++++ GIVEN DATA

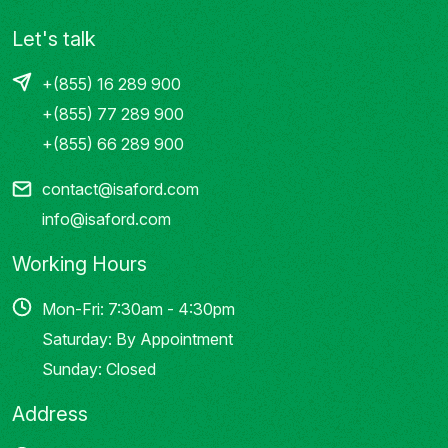
Let's talk
+(855) 16 289 900
+(855) 77 289 900
+(855) 66 289 900
contact@isaford.com
info@isaford.com
Working Hours
Mon-Fri: 7:30am - 4:30pm
Saturday: By Appointment
Sunday: Closed
Address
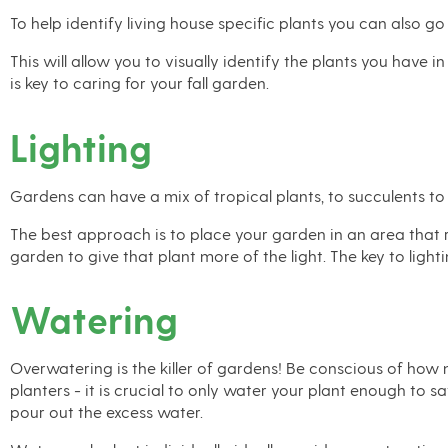
To help identify living house specific plants you can also go
This will allow you to visually identify the plants you have 
is key to caring for your fall garden.
Lighting
Gardens can have a mix of tropical plants, to succulents to 
The best approach is to place your garden in an area that re
garden to give that plant more of the light. The key to ligh
Watering
Overwatering is the killer of gardens! Be conscious of how 
planters - it is crucial to only water your plant enough to 
pour out the excess water.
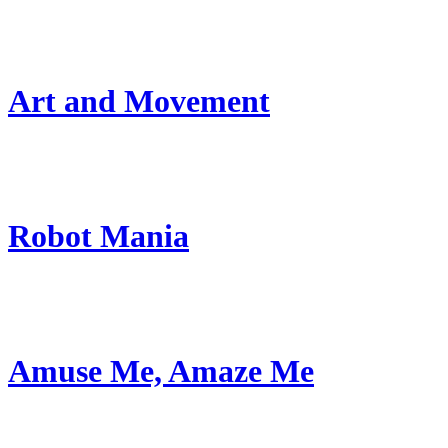
Art and Movement
Robot Mania
Amuse Me, Amaze Me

++++++++

Lines holding "identify": count them across the data and reply with the number alone.

### TASK ANSWER:
2